▶ Task objective: Transcribe each entry below exactly. Pictures do not go in the copy.

START Dataset records

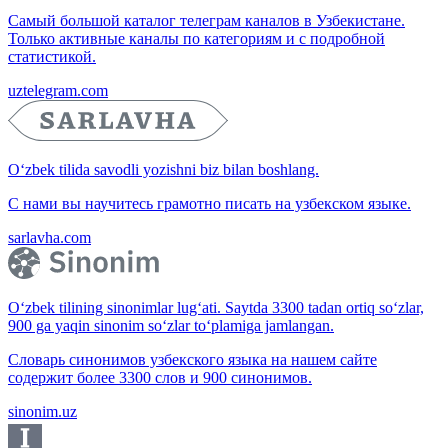
Самый большой каталог телеграм каналов в Узбекистане.
Только активные каналы по категориям и с подробной
статистикой.
uztelegram.com
O‘zbek tilida savodli yozishni biz bilan boshlang.
С нами вы научитесь грамотно писать на узбекском языке.
sarlavha.com
O‘zbek tilining sinonimlar lug‘ati. Saytda 3300 tadan ortiq so‘zlar,
900 ga yaqin sinonim so‘zlar to‘plamiga jamlangan.
Словарь синонимов узбекского языка на нашем сайте
содержит более 3300 слов и 900 синонимов.
sinonim.uz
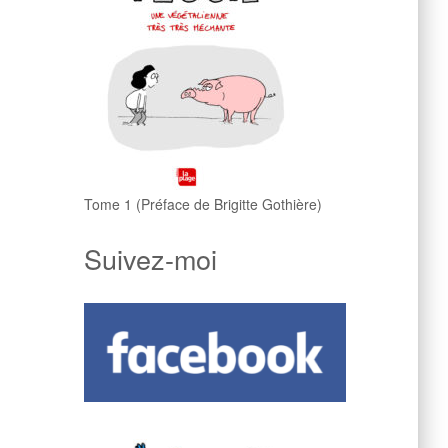
Tome 1 (Préface de Brigitte Gothière)
Suivez-moi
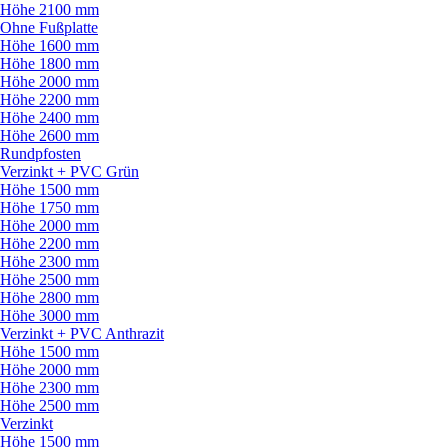
Höhe 2100 mm
Ohne Fußplatte
Höhe 1600 mm
Höhe 1800 mm
Höhe 2000 mm
Höhe 2200 mm
Höhe 2400 mm
Höhe 2600 mm
Rundpfosten
Verzinkt + PVC Grün
Höhe 1500 mm
Höhe 1750 mm
Höhe 2000 mm
Höhe 2200 mm
Höhe 2300 mm
Höhe 2500 mm
Höhe 2800 mm
Höhe 3000 mm
Verzinkt + PVC Anthrazit
Höhe 1500 mm
Höhe 2000 mm
Höhe 2300 mm
Höhe 2500 mm
Verzinkt
Höhe 1500 mm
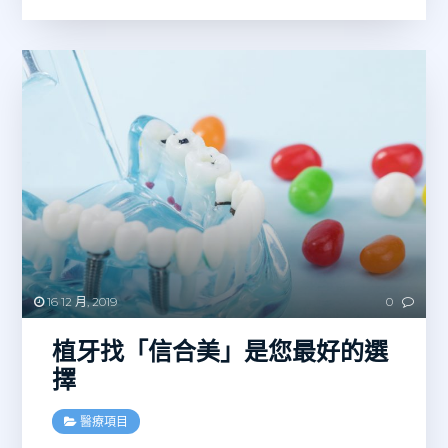
16 12 月, 2019
0
植牙找「信合美」是您最好的選
擇
醫療項目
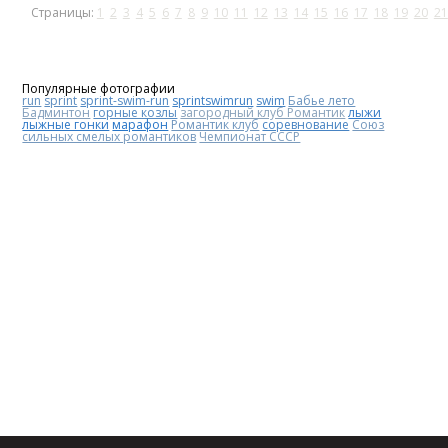
Страницы:
1
2
3
4
5
6
7
8
9
10
11
12
13
14
15
16
17
18
19
20
21
Популярные фотографии
run
sprint
sprint-swim-run
sprintswimrun
swim
Бабье лето
Бадминтон
горные козлы
загородный клуб Романтик
лыжи
лыжные гонки
марафон
Романтик клуб
соревнование
Союз
сильных смелых романтиков
Чемпионат СССР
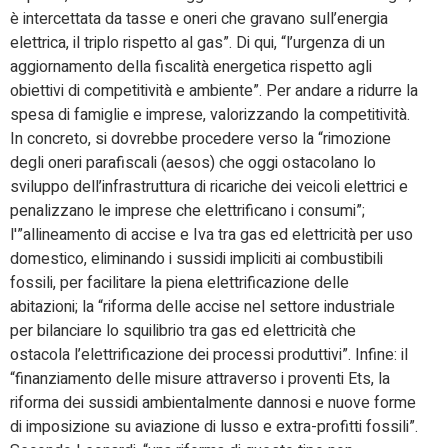
è intercettata da tasse e oneri che gravano sull’energia
elettrica, il triplo rispetto al gas”. Di qui, “l’urgenza di un
aggiornamento della fiscalità energetica rispetto agli
obiettivi di competitività e ambiente”. Per andare a ridurre la
spesa di famiglie e imprese, valorizzando la competitività.
In concreto, si dovrebbe procedere verso la “rimozione
degli oneri parafiscali (aesos) che oggi ostacolano lo
sviluppo dell’infrastruttura di ricariche dei veicoli elettrici e
penalizzano le imprese che elettrificano i consumi”;
l'”allineamento di accise e Iva tra gas ed elettricità per uso
domestico, eliminando i sussidi impliciti ai combustibili
fossili, per facilitare la piena elettrificazione delle
abitazioni; la “riforma delle accise nel settore industriale
per bilanciare lo squilibrio tra gas ed elettricità che
ostacola l’elettrificazione dei processi produttivi”. Infine: il
“finanziamento delle misure attraverso i proventi Ets, la
riforma dei sussidi ambientalmente dannosi e nuove forme
di imposizione su aviazione di lusso e extra-profitti fossili”.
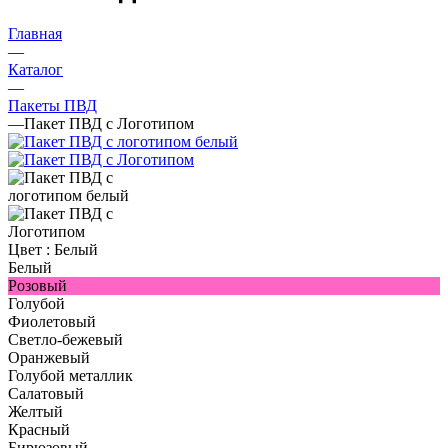
Главная
—
Каталог
—
Пакеты ПВД
—
Пакет ПВД с Логотипом
Цвет :
Белый
Белый
Розовый
Голубой
Фиолетовый
Светло-бежевый
Оранжевый
Голубой металлик
Салатовый
Желтый
Красный
Бирюзовый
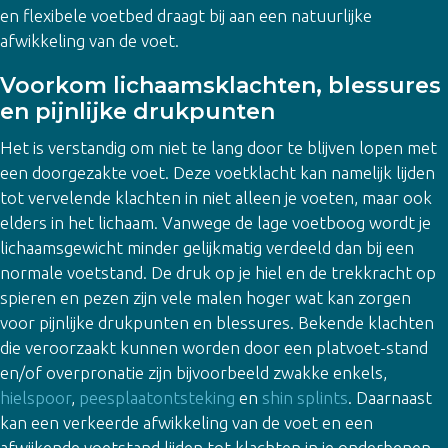
en flexibele voetbed draagt bij aan een natuurlijke
afwikkeling van de voet.
Voorkom lichaamsklachten, blessures
en pijnlijke drukpunten
Het is verstandig om niet te lang door te blijven lopen met
een doorgezakte voet. Deze voetklacht kan namelijk lijden
tot vervelende klachten in niet alleen je voeten, maar ook
elders in het lichaam. Vanwege de lage voetboog wordt je
lichaamsgewicht minder gelijkmatig verdeeld dan bij een
normale voetstand. De druk op je hiel en de trekkracht op
spieren en pezen zijn vele malen hoger wat kan zorgen
voor pijnlijke drukpunten en blessures. Bekende klachten
die veroorzaakt kunnen worden door een platvoet-stand
en/of overpronatie zijn bijvoorbeeld zwakke enkels,
hielspoor
,
peesplaatontsteking
en
shin splints
. Daarnaast
kan een verkeerde afwikkeling van de voet en een
afwijkende voetstand lijden tot klachten in je onderbenen,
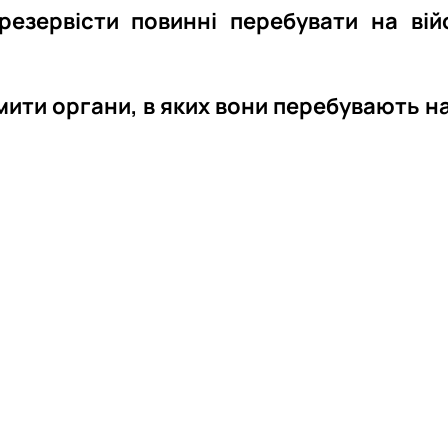
 резервісти повинні перебувати на ві
мити органи, в яких вони перебувають на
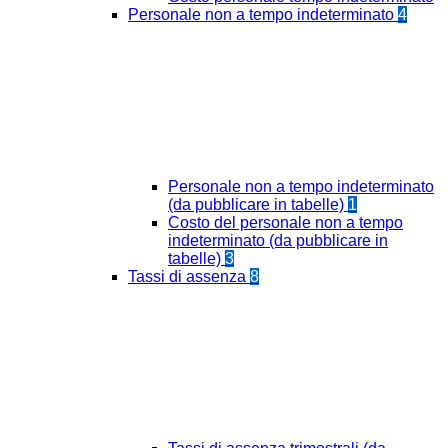
Personale non a tempo indeterminato
4
Personale non a tempo indeterminato
(da pubblicare in tabelle)
1
Costo del personale non a tempo
indeterminato (da pubblicare in
tabelle)
3
Tassi di assenza
8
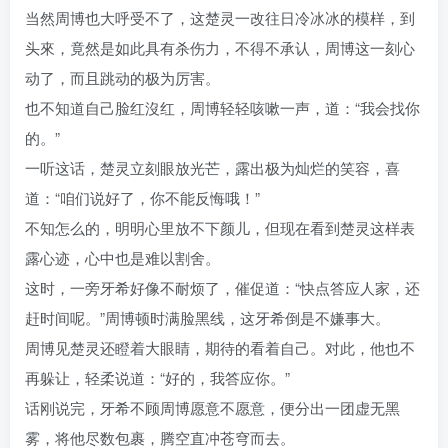
当然周博也大呼受不了，这楚灵一改往日冷冰冰的模样，到
头來，竟然是如此具有杀伤力，不得不承认，周博这一刻心
动了，而且跳动的极为厉害。
也不知道自己脸红沒红，周博轻轻咳嗽一声，道：“我会找你
的。”
一听这话，楚灵立刻眼放光芒，露出极为灿烂的笑容，喜
道：“咱们说好了，你不能反悔哦！”
不知怎么的，明明心里放不下颜儿，但现在看到楚灵这样表
露心迹，心中也是难以割舍。
这时，一旁牙希好像不耐烦了，催促道：“快点答应人家，还
赶时间呢。”周博顿时满脸黑线，这牙希倒是不嫌事大。
周博见楚灵还瞪着大眼睛，期待的看着自己。对此，他也不
再躲让，轻柔说道：“好的，我答应你。”
话刚说完，牙希不顾周博愿意不愿意，便分出一团虚无黑
雾，将他尽数包裹，腾空直冲苍穹而去。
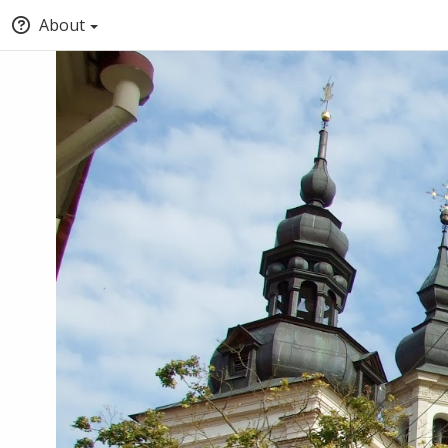
About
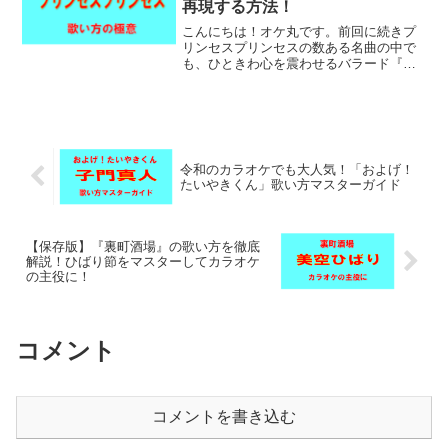
再現する方法！
こんにちは！オケ丸です。前回に続きプ
リンセスプリンセスの数ある名曲の中で
も、ひときわ心を震わせるバラード『ジ
ュリアン』です。これはもうイントロが
流れるだけで甘酸っぱくも切ない「あの
頃の記憶」が甦ってくるファンも多いは
ず。しかし、いざカラオケ...
令和のカラオケでも大人気！「およげ！
たいやきくん」歌い方マスターガイド
【保存版】『裏町酒場』の歌い方を徹底
解説！ひばり節をマスターしてカラオケ
の主役に！
コメント
コメントを書き込む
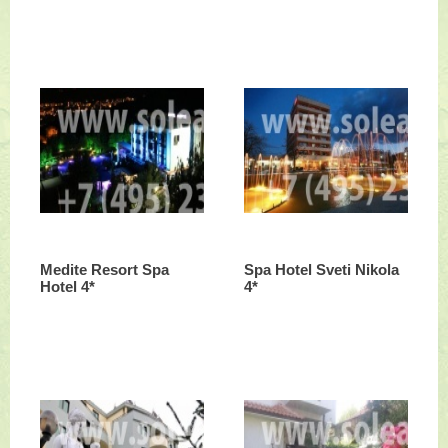
Medite Resort Spa
Spa Hotel Sveti Nikola
Hotel 4*
4*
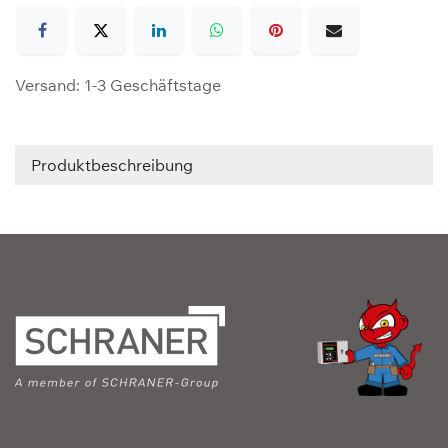
Versand: 1-3 Geschäftstage
Produktbeschreibung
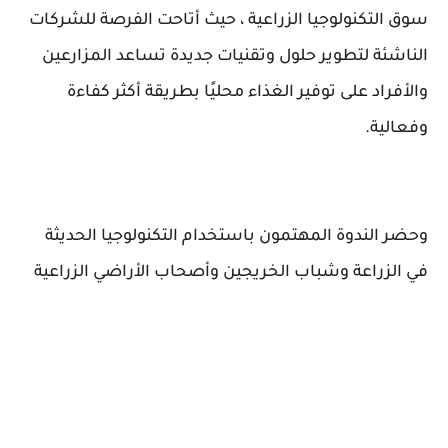
سوق التكنولوجيا الزراعية ، حيث أتاحت الفرصة للشركات
الناشئة لتطوير حلول وتقنيات جديدة تساعد المزارعين
والأفراد على توفير الغذاء محليًا بطريقة أكثر كفاءة
وفعالية.
وحضر الندوة المهتمون باستخدام التكنولوجيا الحديثة
في الزراعة وشباب الخريجين وأصحاب الأراضي الزراعية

END Dataset records

▶ Exercise response:
Самый большой каталог телеграм каналов в Узбекистане.
Только активные каналы по категориям и с подробной
статистикой.
uztelegram.com
O‘zbek tilida savodli yozishni biz bilan boshlang.
С нами вы научитесь грамотно писать на узбекском языке.
sarlavha.com
O‘zbek tilining sinonimlar lug‘ati. Saytda 3300 tadan ortiq so‘zlar,
900 ga yaqin sinonim so‘zlar to‘plamiga jamlangan.
Словарь синонимов узбекского языка на нашем сайте
содержит более 3300 слов и 900 синонимов.
sinonim.uz
Tome 1 (Préface de Brigitte Gothière)
Suivez-moi
Höhe 2100 mm
Ohne Fußplatte
Höhe 1600 mm
Höhe 1800 mm
Höhe 2000 mm
Höhe 2200 mm
Höhe 2400 mm
Höhe 2600 mm
Rundpfosten
Verzinkt + PVC Grün
Höhe 1500 mm
Höhe 1750 mm
Höhe 2000 mm
Höhe 2200 mm
Höhe 2300 mm
Höhe 2500 mm
Höhe 2800 mm
Höhe 3000 mm
Verzinkt + PVC Anthrazit
Höhe 1500 mm
Höhe 2000 mm
Höhe 2300 mm
Höhe 2500 mm
Verzinkt
Höhe 1500 mm
16 12 月, 2019
0
植牙找「信合美」是您最好的選
擇
醫療項目
Страницы:
1
2
3
4
5
6
7
8
9
10
11
12
13
14
15
16
17
18
19
20
21
Популярные фотографии
run
sprint
sprint-swim-run
sprintswimrun
swim
Бабье лето
Бадминтон
горные козлы
загородный клуб Романтик
лыжи
лыжные гонки
марафон
Романтик клуб
соревнование
Союз
сильных смелых романтиков
Чемпионат СССР
è intercettata da tasse e oneri che gravano sull’energia
elettrica, il triplo rispetto al gas”. Di qui, “l’urgenza di un
aggiornamento della fiscalità energetica rispetto agli
obiettivi di competitività e ambiente”. Per andare a ridurre la
spesa di famiglie e imprese, valorizzando la competitività.
In concreto, si dovrebbe procedere verso la “rimozione
degli oneri parafiscali (aesos) che oggi ostacolano lo
sviluppo dell’infrastruttura di ricariche dei veicoli elettrici e
penalizzano le imprese che elettrificano i consumi”;
l'”allineamento di accise e Iva tra gas ed elettricità per uso
domestico, eliminando i sussidi impliciti ai combustibili
fossili, per facilitare la piena elettrificazione delle
abitazioni; la “riforma delle accise nel settore industriale
per bilanciare lo squilibrio tra gas ed elettricità che
ostacola l’elettrificazione dei processi produttivi”. Infine: il
“finanziamento delle misure attraverso i proventi Ets, la
riforma dei sussidi ambientalmente dannosi e nuove forme
di imposizione su aviazione di lusso e extra-profitti fossili”.
Главная
—
Каталог
—
Пакеты ПВД
—
Пакет ПВД с Логотипом
Цвет :
Белый
Белый
Розовый
Голубой
Фиолетовый
Светло-бежевый
Оранжевый
Голубой металлик
Салатовый
Желтый
Красный
Бирюзовый
en flexibele voetbed draagt bij aan een natuurlijke
afwikkeling van de voet.
Voorkom lichaamsklachten, blessures
en pijnlijke drukpunten
Het is verstandig om niet te lang door te blijven lopen met
een doorgezakte voet. Deze voetklacht kan namelijk lijden
tot vervelende klachten in niet alleen je voeten, maar ook
elders in het lichaam. Vanwege de lage voetboog wordt je
lichaamsgewicht minder gelijkmatig verdeeld dan bij een
normale voetstand. De druk op je hiel en de trekkracht op
spieren en pezen zijn vele malen hoger wat kan zorgen
voor pijnlijke drukpunten en blessures. Bekende klachten
die veroorzaakt kunnen worden door een platvoet-stand
en/of overpronatie zijn bijvoorbeeld zwakke enkels,
hielspoor
,
peesplaatontsteking
en
shin splints
. Daarnaast
kan een verkeerde afwikkeling van de voet en een
afwijkende voetstand lijden tot klachten in je onderbenen,
 резервісти повинні перебувати на ві
мити органи, в яких вони перебувають на
Personale non a tempo indeterminato
4
Personale non a tempo indeterminato
(da pubblicare in tabelle)
1
Costo del personale non a tempo
indeterminato (da pubblicare in
tabelle)
3
Tassi di assenza
8
当然周博也大呼受不了，这楚灵一改往日冷冰冰的模样，到
头來，竟然是如此具有杀伤力，不得不承认，周博这一刻心
动了，而且跳动的极为厉害。
也不知道自己脸红沒红，周博轻轻咳嗽一声，道：“我会找你
的。”
一听这话，楚灵立刻眼放光芒，露出极为灿烂的笑容，喜
道：“咱们说好了，你不能反悔哦！”
不知怎么的，明明心里放不下颜儿，但现在看到楚灵这样表
露心迹，心中也是难以割舍。
这时，一旁牙希好像不耐烦了，催促道：“快点答应人家，还
赶时间呢。”周博顿时满脸黑线，这牙希倒是不嫌事大。
周博见楚灵还瞪着大眼睛，期待的看着自己。对此，他也不
再躲让，轻柔说道：“好的，我答应你。”
话刚说完，牙希不顾周博愿意不愿意，便分出一团虚无黑
雾，将他尽数包裹，腾空直冲苍穹而去。
About
再現する方法！
こんにちは！オケ丸です。前回に続きプ
リンセスプリンセスの数ある名曲の中で
も、ひときわ心を震わせるバラード『ジ
ュリアン』です。これはもうイントロが
流れるだけで甘酸っぱくも切ない「あの
頃の記憶」が甦ってくるファンも多いは
ず。しかし、いざカラオケ...
令和のカラオケでも大人気！「およげ！
たいやきくん」歌い方マスターガイド
【保存版】『裏町酒場』の歌い方を徹底
解説！ひばり節をマスターしてカラオケ
の主役に！
コメント
コメントを書き込む
Medite Resort Spa
Spa Hotel Sveti Nikola
Hotel 4*
4*
Versand: 1-3 Geschäftstage
Produktbeschreibung
سوق التكنولوجيا الزراعية ، حيث أتاحت الفرصة للشركات
الناشئة لتطوير حلول وتقنيات جديدة تساعد المزارعين
والأفراد على توفير الغذاء محليًا بطريقة أكثر كفاءة
وفعالية.
وحضر الندوة المهتمون باستخدام التكنولوجيا الحديثة
في الزراعة وشباب الخريجين وأصحاب الأراضي الزراعية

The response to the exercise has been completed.